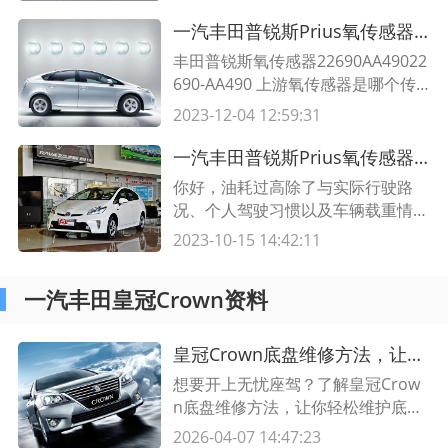
丰田普锐斯的工作原理和效能。
一汽丰田普锐斯Prius氧传感器是哪个位置,气缸列一氧传感器是哪个
丰田普锐斯氧传感器22690AA49022
690-AA490 上游氧传感器是哪个传
感器 TOYOTAHONDANISSANMITS
2023-12-04 12:59:31
UBISHIMAZDAHYUNDAISUBARUS
UZUKIFORD. 丰田凌志本田讴哥日
一汽丰田普锐斯Prius氧传感器故障怎么清楚?拔掉氧传感器故障灯会亮吗
产英菲尼迪三菱东南马自达斯巴鲁铃
你好，油耗过高除了与实际行驶路
木五十铃江铃庆铃福特现代起亚大众
况、个人驾驶习惯以及车辆载重情况
奥迪别克JEEP
有一定的关系外，很大程度上还取决
2023-10-15 14:42:11
于发动机自身的工作性能状况！就发
动机工况而言，有几个方面！ 一是
一汽丰田皇冠Crown资料
点火不良。火花塞间隙过大，点火线
圈能量不够！ 二是喷油嘴雾化不
良，燃油压力调节器故障，燃油压力
皇冠Crown底盘维修方法，让你开上无忧座驾
过高，喷油嘴渗油！ 三是发动机积
想要开上无忧座驾？了解皇冠Crow
碳过多，喷的汽油
n底盘维修方法，让你轻松维护底
盘，享受安全稳定的驾驶体验。本文
2026-04-07 14:47:23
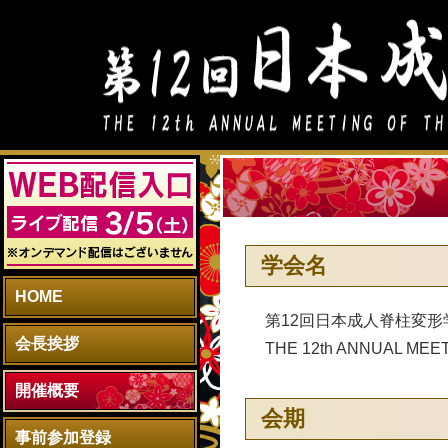
学会名
HOME
第12回日本成人脊柱変形
会長挨拶
THE 12th ANNUAL MEE
開催概要
会期
事前参加登録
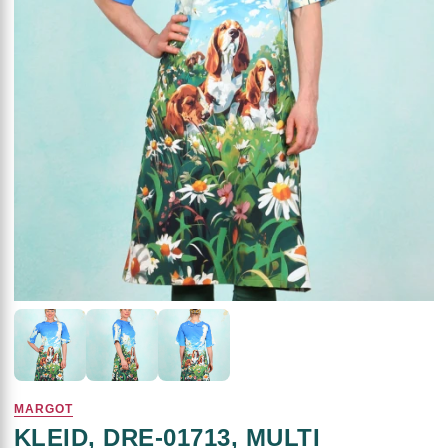
MARGOT
KLEID, DRE-01713, MULTI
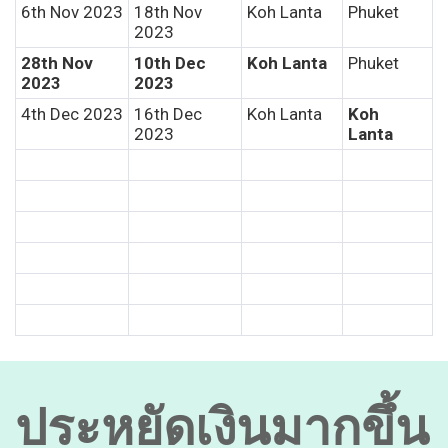
6th Nov 2023
18th Nov
Koh Lanta
Phuket
C
2023
28th Nov
10th Dec
Koh Lanta
Phuket
2023
2023
4th Dec 2023
16th Dec
Koh Lanta
Koh
2023
Lanta
ประหยัดเงินมากขึ้น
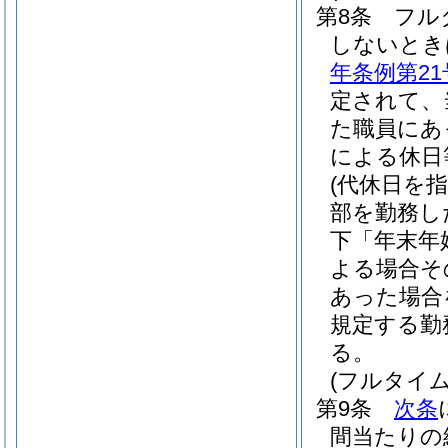
第8条
フル
しないとき
年条例第21
定されて、
た職員にあ
による休日
(代休日を
部を勤務し
下「年末年
よる場合そ
あった場合
規定する勤
る。
(フルタイ
第9条
次条
間当たりの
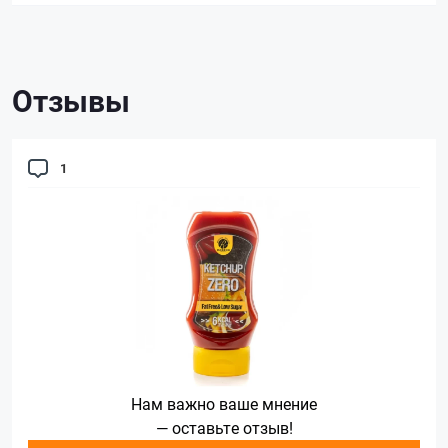
Отзывы
1
Нам важно ваше мнение
— оставьте отзыв!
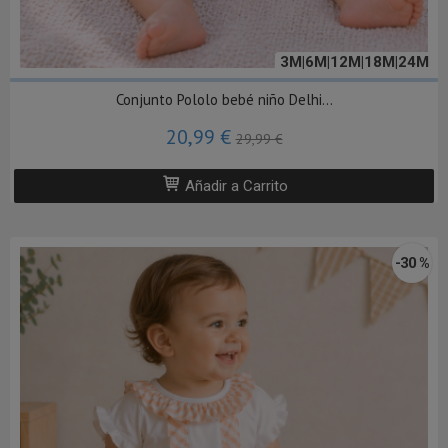
3M|6M|12M|18M|24M
Conjunto Pololo bebé niño Delhi...
20,99 €
29,99 €
Añadir a Carrito
-30 %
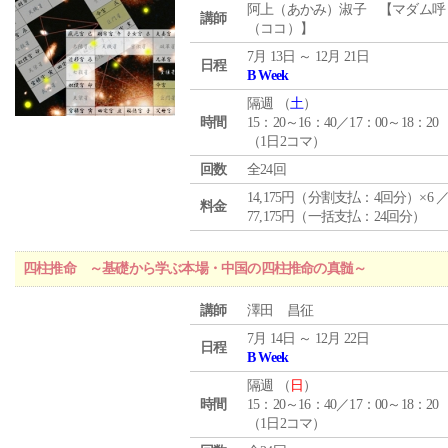
阿上（あかみ）淑子 【マダム呼
講師
（ココ）】
7月 13日 ～ 12月 21日
日程
B Week
隔週 （
土
）
時間
15：20～16：40／17：00～18：20
（1日2コマ）
回数
全24回
14,175円（分割支払：4回分）×6 
料金
77,175円（一括支払：24回分）
四柱推命 ～基礎から学ぶ本場・中国の四柱推命の真髄～
講師
澤田 昌征
7月 14日 ～ 12月 22日
日程
B Week
隔週 （
日
）
時間
15：20～16：40／17：00～18：20
（1日2コマ）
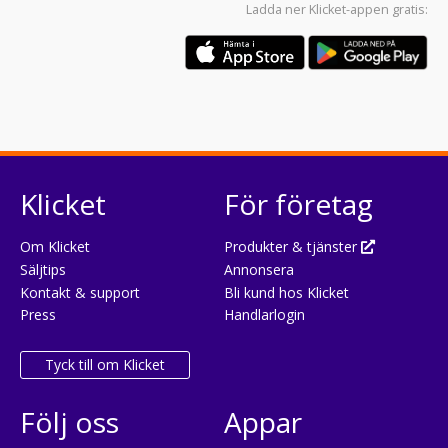
Ladda ner
Klicket-appen
gratis:
Klicket
För företag
Om Klicket
Produkter & tjänster
Säljtips
Annonsera
Kontakt & support
Bli kund hos Klicket
Press
Handlarlogin
Tyck till om Klicket
Följ oss
Appar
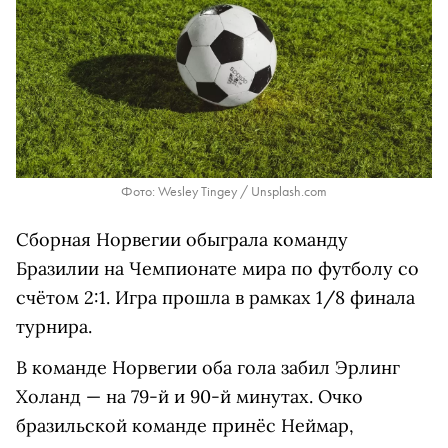
Фото: Wesley Tingey / Unsplash.com
Сборная Норвегии обыграла команду
Бразилии на Чемпионате мира по футболу со
счётом 2:1. Игра прошла в рамках 1/8 финала
турнира.
В команде Норвегии оба гола забил Эрлинг
Холанд — на 79-й и 90-й минутах. Очко
бразильской команде принёс Неймар,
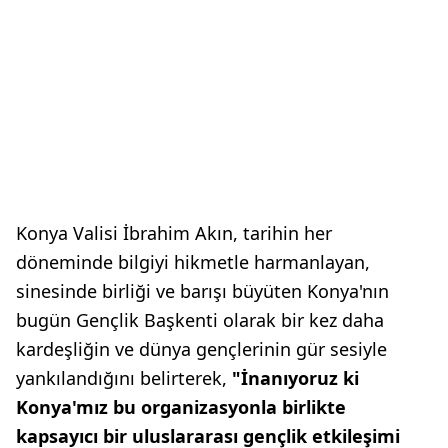
Konya Valisi İbrahim Akın, tarihin her
döneminde bilgiyi hikmetle harmanlayan,
sinesinde birliği ve barışı büyüten Konya'nın
bugün Gençlik Başkenti olarak bir kez daha
kardeşliğin ve dünya gençlerinin gür sesiyle
yankılandığını belirterek,
"İnanıyoruz ki
Konya'mız bu organizasyonla birlikte
kapsayıcı bir uluslararası gençlik etkileşimi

WHAT NEEDS TO BE DONE
From the entries above, copy out every line where the string "Норвегии" appears.

RESULT
Сборная Норвегии обыграла команду
В команде Норвегии оба гола забил Эрлинг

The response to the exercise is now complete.